C:\EdgeProfiles\session_${client_name}
ドライブ直下や他用途のフォルダーを指定する
C:\などのドライブ直下や、別アプリケーションが使用しているフォルダーをUserDataDirに指定してはいけません。Edgeがフォルダー内のデータを管理するため、既存ファイルの混在やデータ消失につながる可能性があります。(Microsoft Learn)
料金・更新・期限の確認ポイント
| 確認項目 | 内容 |
|---|---|
| Edge側の追加料金 | ディレクトリ変数を使用するための個別課金は公式資料に記載されていない |
| Intuneの料金 | Intuneで配布する場合は、組織が保有するIntuneまたはMicrosoft 365のライセンス条件を確認する |
| Windowsの更新 | Windows Updateによる一斉切り替えではなく、Edgeポリシーの設定変更として管理する |
| Edgeのバージョン | UserDataDirとDownloadDirectoryはEdge 77以降、DefaultDownloadDirectoryはEdge 147以降 |
| 移行期限 | 固定パスから変数へ移行する期限は公式資料に記載されていない |
| 強制適用日 | 2026年6月15日に保存先が自動変更されるとの記載は確認できない |
| 再起動 | UserDataDirはEdgeの再起動が必要 |
| ADMX更新 | 新しいポリシーを使う場合は、管理用テンプレートを更新する |
追加料金や期限が設定された新サービスではなく、既存のEdge管理ポリシーを安全に配布するための仕組みと考えると分かりやすいでしょう。
まず確認すべきこと
一般ユーザーは、edge://versionで現在のプロファイルパスを確認し、従来どおり利用できていれば対応不要です。

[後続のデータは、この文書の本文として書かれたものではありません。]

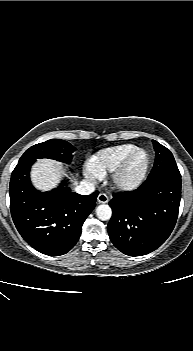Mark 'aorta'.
I'll use <instances>...</instances> for the list:
<instances>
[{
    "mask_svg": "<svg viewBox=\"0 0 193 351\" xmlns=\"http://www.w3.org/2000/svg\"><path fill=\"white\" fill-rule=\"evenodd\" d=\"M96 216L102 220H109L112 216V210L109 205L101 204L96 208Z\"/></svg>",
    "mask_w": 193,
    "mask_h": 351,
    "instance_id": "1",
    "label": "aorta"
}]
</instances>
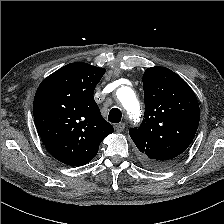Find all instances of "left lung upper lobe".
I'll list each match as a JSON object with an SVG mask.
<instances>
[{"mask_svg": "<svg viewBox=\"0 0 224 224\" xmlns=\"http://www.w3.org/2000/svg\"><path fill=\"white\" fill-rule=\"evenodd\" d=\"M144 119L129 130L144 163L153 168L174 164L191 144L200 111L190 86L165 67L148 68L143 75Z\"/></svg>", "mask_w": 224, "mask_h": 224, "instance_id": "obj_1", "label": "left lung upper lobe"}]
</instances>
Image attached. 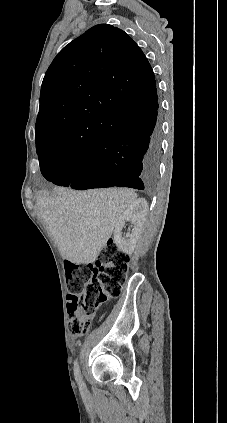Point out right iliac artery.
I'll list each match as a JSON object with an SVG mask.
<instances>
[{
	"mask_svg": "<svg viewBox=\"0 0 227 423\" xmlns=\"http://www.w3.org/2000/svg\"><path fill=\"white\" fill-rule=\"evenodd\" d=\"M74 376H75V380L77 381L79 388L83 389L85 384L83 382L77 360L74 363Z\"/></svg>",
	"mask_w": 227,
	"mask_h": 423,
	"instance_id": "1",
	"label": "right iliac artery"
}]
</instances>
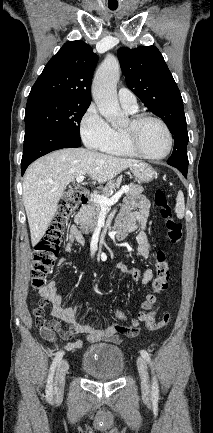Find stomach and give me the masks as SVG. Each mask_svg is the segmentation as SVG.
Here are the masks:
<instances>
[{"instance_id":"1","label":"stomach","mask_w":213,"mask_h":433,"mask_svg":"<svg viewBox=\"0 0 213 433\" xmlns=\"http://www.w3.org/2000/svg\"><path fill=\"white\" fill-rule=\"evenodd\" d=\"M132 174L135 178L144 183L151 182L155 177V170L146 163H137L130 167Z\"/></svg>"}]
</instances>
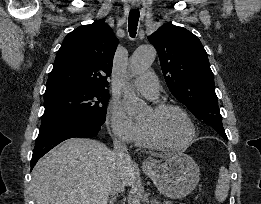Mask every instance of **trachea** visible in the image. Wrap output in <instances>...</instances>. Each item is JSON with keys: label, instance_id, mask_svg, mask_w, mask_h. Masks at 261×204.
I'll return each mask as SVG.
<instances>
[{"label": "trachea", "instance_id": "1", "mask_svg": "<svg viewBox=\"0 0 261 204\" xmlns=\"http://www.w3.org/2000/svg\"><path fill=\"white\" fill-rule=\"evenodd\" d=\"M140 13L138 9H133L129 13L128 30L132 38L135 37Z\"/></svg>", "mask_w": 261, "mask_h": 204}]
</instances>
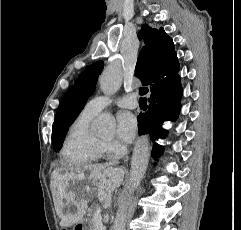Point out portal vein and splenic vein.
Here are the masks:
<instances>
[{"label": "portal vein and splenic vein", "instance_id": "portal-vein-and-splenic-vein-1", "mask_svg": "<svg viewBox=\"0 0 241 230\" xmlns=\"http://www.w3.org/2000/svg\"><path fill=\"white\" fill-rule=\"evenodd\" d=\"M106 202L109 203L110 201H106ZM93 221H94L95 225L100 228V230L103 229L102 216L98 209L96 210V212L93 215Z\"/></svg>", "mask_w": 241, "mask_h": 230}]
</instances>
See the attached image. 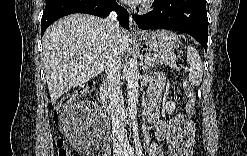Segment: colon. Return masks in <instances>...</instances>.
<instances>
[{"label":"colon","instance_id":"obj_1","mask_svg":"<svg viewBox=\"0 0 247 156\" xmlns=\"http://www.w3.org/2000/svg\"><path fill=\"white\" fill-rule=\"evenodd\" d=\"M90 87H91V84H86L62 97L53 115L54 121L57 125H64L68 122L67 117H66V112L68 108L78 99H80L88 91ZM184 88H185V92L188 98L186 114L188 118L191 119L195 113V100H196L195 92L193 88L189 85V83L187 82H185ZM56 149H57L58 156H69L70 155L69 146L62 137H59L57 139Z\"/></svg>","mask_w":247,"mask_h":156}]
</instances>
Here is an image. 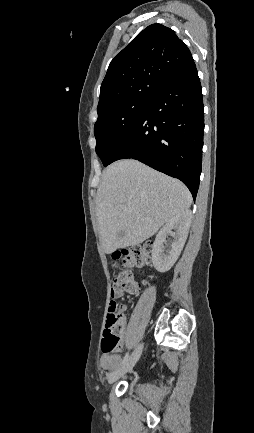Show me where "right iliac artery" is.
<instances>
[{"instance_id": "obj_1", "label": "right iliac artery", "mask_w": 254, "mask_h": 433, "mask_svg": "<svg viewBox=\"0 0 254 433\" xmlns=\"http://www.w3.org/2000/svg\"><path fill=\"white\" fill-rule=\"evenodd\" d=\"M128 358H129V353H126V355L124 356V358L121 362V365H123L128 360Z\"/></svg>"}]
</instances>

管理者は、最初にedge://policyでUserDataDirやDownloadDirectoryの有無を調査してください。設定を変更する場合は、次の順序で進めると安全です。
- 現在の保存先とポリシーを記録する
- ネットワークパスや共有フォルダーを使用していないか確認する
- ユーザーごとに分離された絶対パスを設計する
- テスト端末で新しい変数を適用する
- Edgeを再起動して
edge://versionを確認する - お気に入り、拡張機能、サインイン状態を検証する
- 問題がなければ段階的に展開する
ディレクトリ変数の利点は、パスを短く書けることではありません。ユーザー名や端末構成に依存しないポリシーを作り、複数端末へ安全に展開しやすくすることにあります。既存環境では、設定値だけでなく、保存先の権限、セッションの分離、データ移行方法まで含めて確認することが重要です。